Danny K has an excellent post over at Transform: Afghan Opium and the Emperor‰s New Clothes about a presentation he attended featuring Antonio Maria Costa Executive Director UNODC and Bill Rammell, Minister of State Foreign and Commonwealth Office (UK).
Their headline was the 20% reduction in opium cultivation which they welcomed (albeit cautiously) as evidence of new found success of their respective interventions in the region. Opium production, by the way is only down 6% (as yields per acre cultivated have risen).
The statistical annex on world drug prices and purity from the World Drug Report 2008, shows precisely how badly they are really doing – even by their own standards. It is now eight years after the Allied troops overthrew the Taleban and effectively took control of the country with one of the key aims being the eradication of the opium crop, and things really aren’t going well given the billions thrown at the sprawling military-led anti-opium enterprise since 2001.
That’s right, in our success, we’ve managed to increase opium production to more than twice the pre-2001 levels. We’ve done so well that the opium supply in Afghanistan is now significantly higher than world-wide demand, and large quantities are being stockpiled to keep the price from dropping.
Danny and Steve at Transform tried to pin Rammell and Costa down in the questioning, but the drug war cheerleaders failed to actually answer the questions (of course).
The whole post is really worth reading, but I want to highlight another passage from Danny that resonates (It continually bothers me how little attention is paid to basic economic laws).

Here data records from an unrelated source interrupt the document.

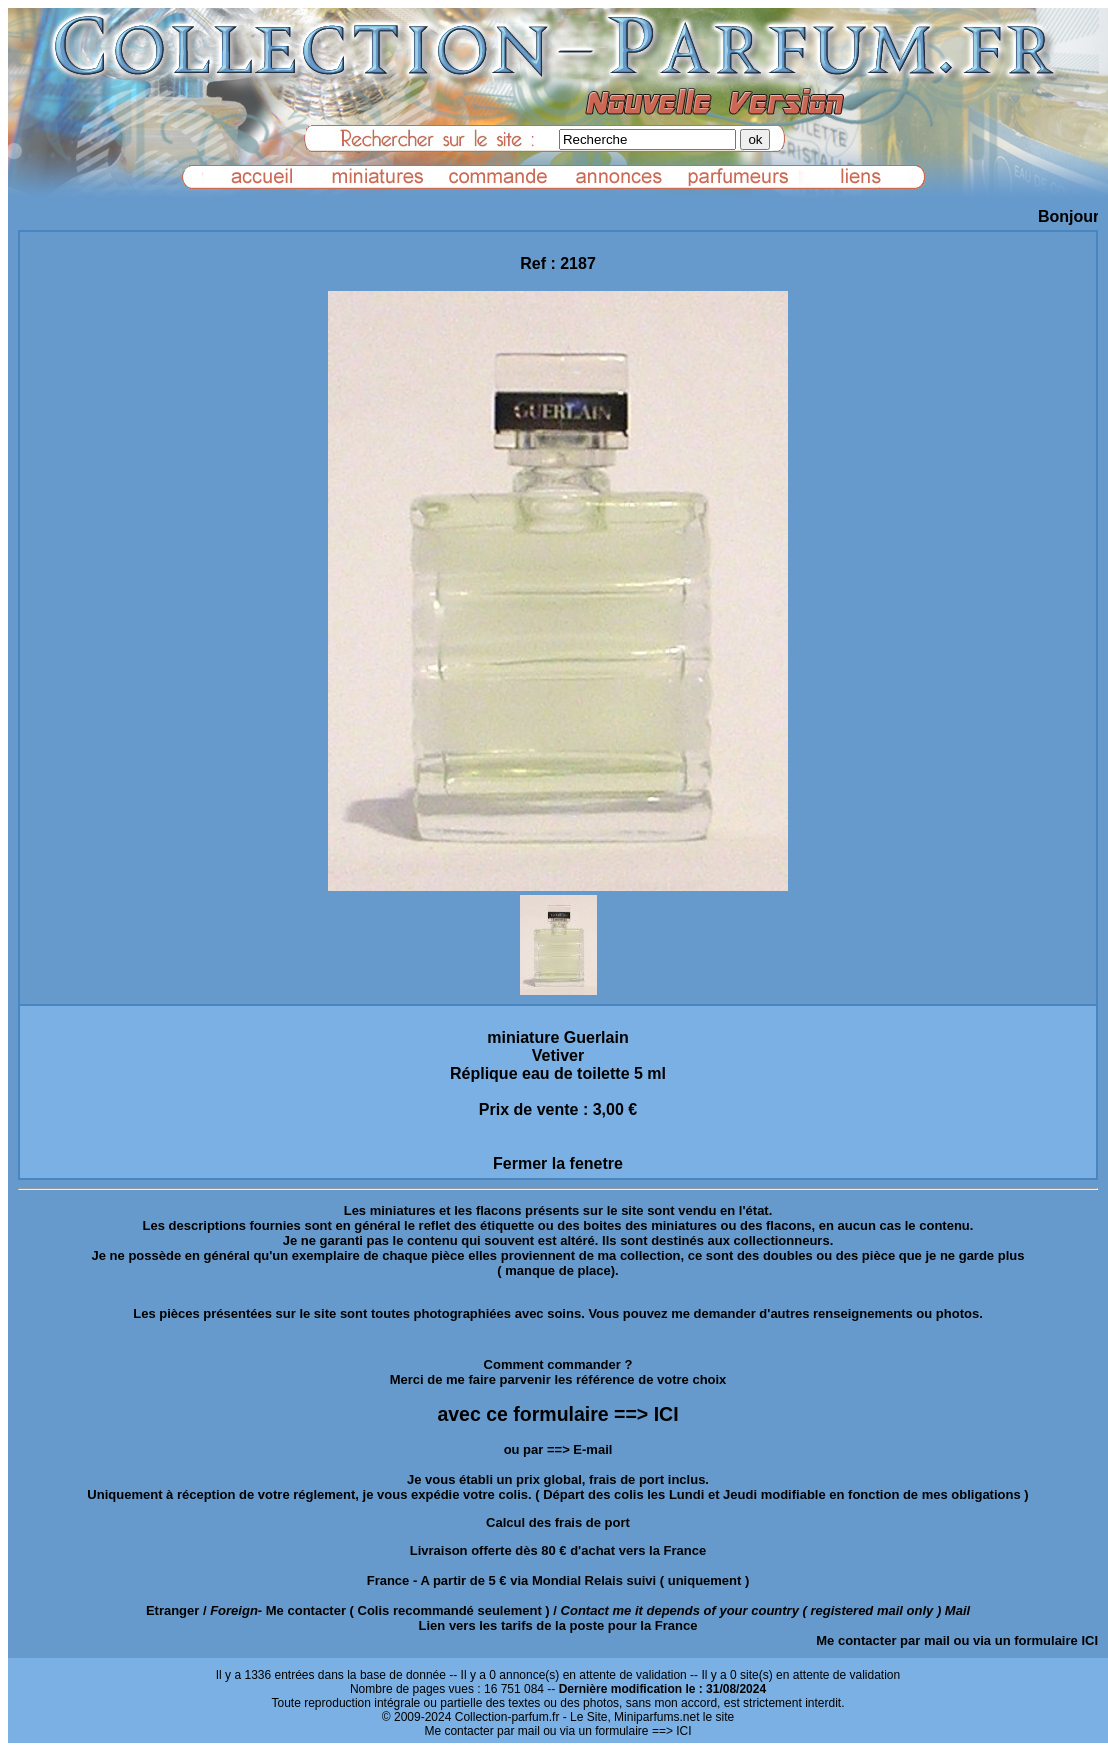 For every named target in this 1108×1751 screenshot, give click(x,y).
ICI (1089, 1640)
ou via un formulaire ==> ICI (617, 1731)
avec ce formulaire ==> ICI (557, 1414)
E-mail (592, 1449)
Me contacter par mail (883, 1640)
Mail (957, 1610)
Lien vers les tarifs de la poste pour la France (558, 1625)
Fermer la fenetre (558, 1163) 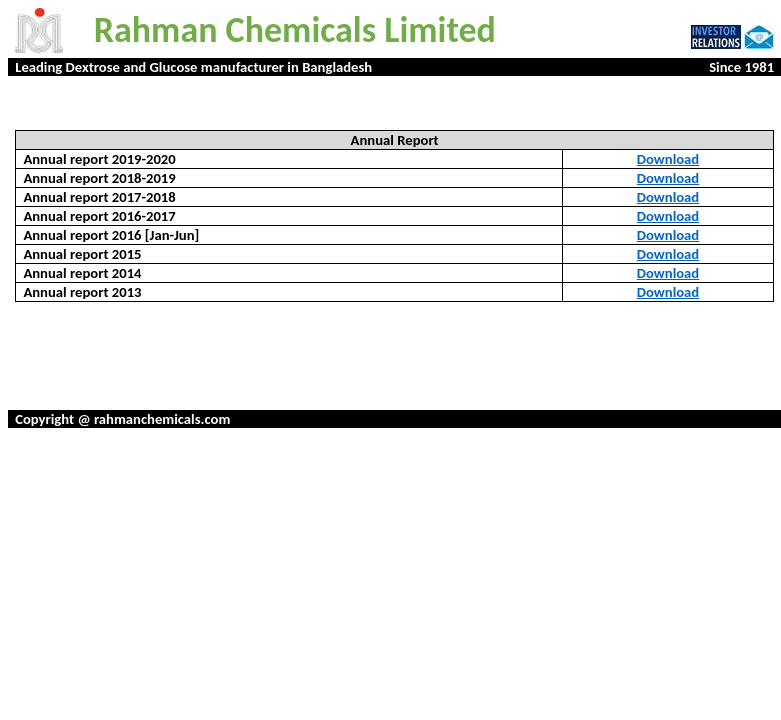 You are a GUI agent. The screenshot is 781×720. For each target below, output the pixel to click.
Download (668, 159) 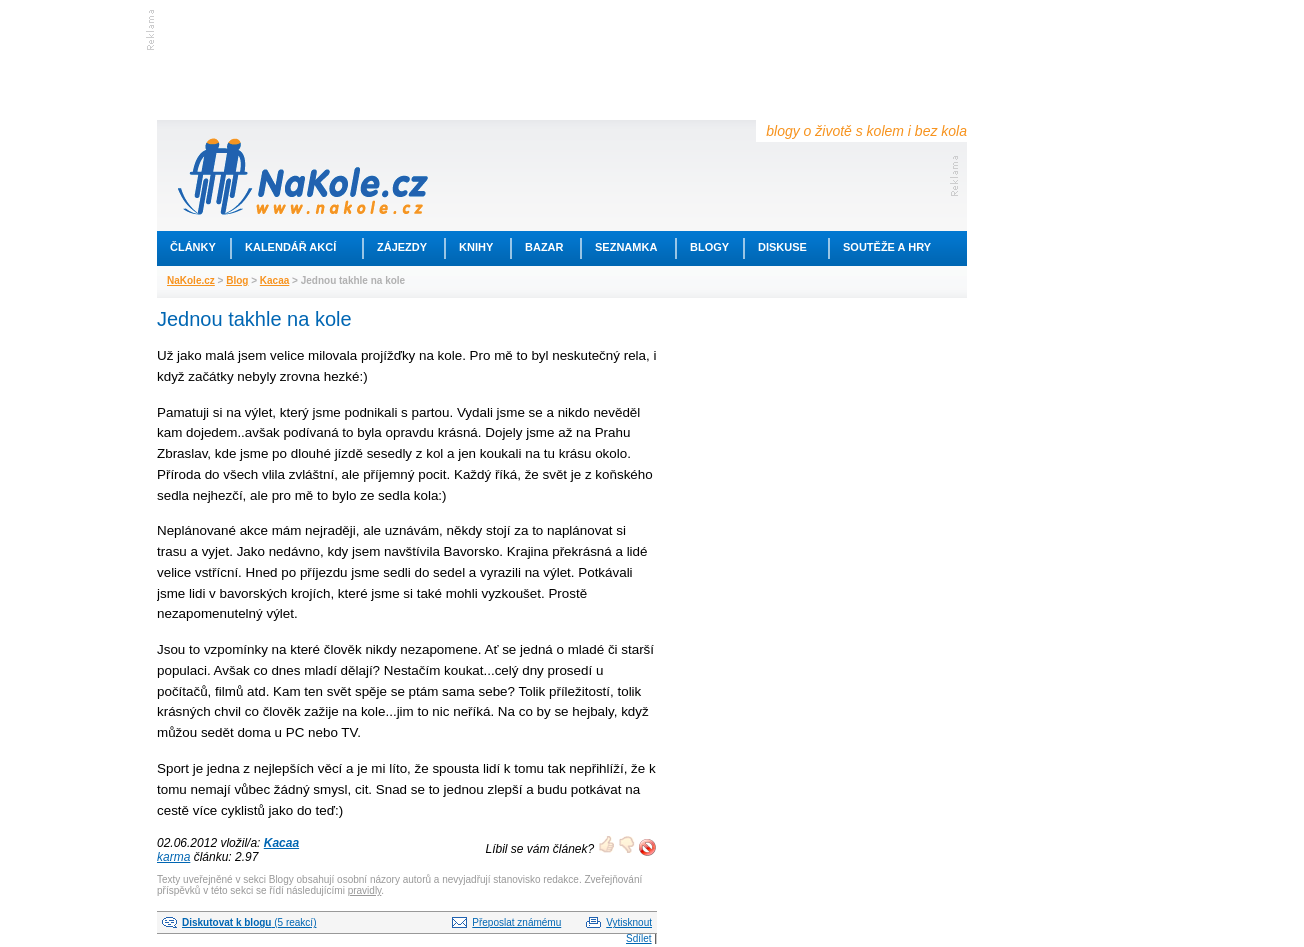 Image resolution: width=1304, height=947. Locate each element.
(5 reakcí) (249, 922)
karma (173, 857)
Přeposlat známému (516, 922)
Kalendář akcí (290, 247)
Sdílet (639, 938)
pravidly (365, 890)
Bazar (544, 247)
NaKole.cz (191, 280)
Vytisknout (629, 922)
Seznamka (626, 247)
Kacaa (274, 280)
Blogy (709, 247)
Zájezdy (402, 247)
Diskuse (782, 247)
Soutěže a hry (887, 247)
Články (193, 247)
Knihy (476, 247)
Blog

Prohibition is what makes an intrinsically low value commodity like opium more profitable than any other agricultural option for Afghanistan’s mostly impoverished farmers. It is economic alchemy, whereby plants are transmuted into commodities worth literally more than their weight in gold. Even if supply side interdiction was more effective (and you try and eradicate 1500+ square kilometers of poppy fields scattered over an area the size of Western Europe, every year, forever) the effect would be be to push up the price, that in turn inevitably incentivises new entrants to the market, and new cultivation. It is an economist’s dream; the completely unregulated interplay of supply and demand, and whilst the demand driven economic imperative exists (and there’s no sign of significant change on that front) the best that can be achieved is temporary, marginal and localised supply side ‘success’. The problem may move around a bit – but it doesn’t go away.